_TASK DESCRIPTION_
Please return every line of the records below that contains the word "MPAM".

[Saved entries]

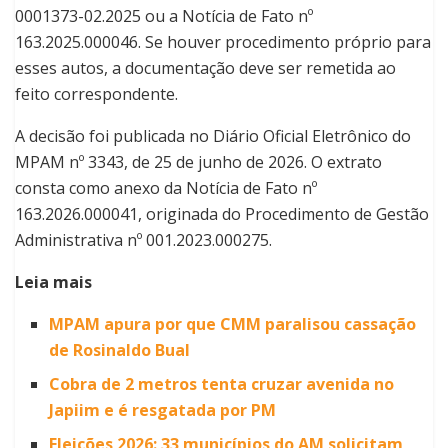
0001373-02.2025 ou a Notícia de Fato nº
163.2025.000046. Se houver procedimento próprio para
esses autos, a documentação deve ser remetida ao
feito correspondente.
A decisão foi publicada no Diário Oficial Eletrônico do
MPAM nº 3343, de 25 de junho de 2026. O extrato
consta como anexo da Notícia de Fato nº
163.2026.000041, originada do Procedimento de Gestão
Administrativa nº 001.2023.000275.
Leia mais
MPAM apura por que CMM paralisou cassação
de Rosinaldo Bual
Cobra de 2 metros tenta cruzar avenida no
Japiim e é resgatada por PM
Eleições 2026: 33 municípios do AM solicitam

_EXERCISE OUTPUT_
MPAM nº 3343, de 25 de junho de 2026. O extrato
MPAM apura por que CMM paralisou cassação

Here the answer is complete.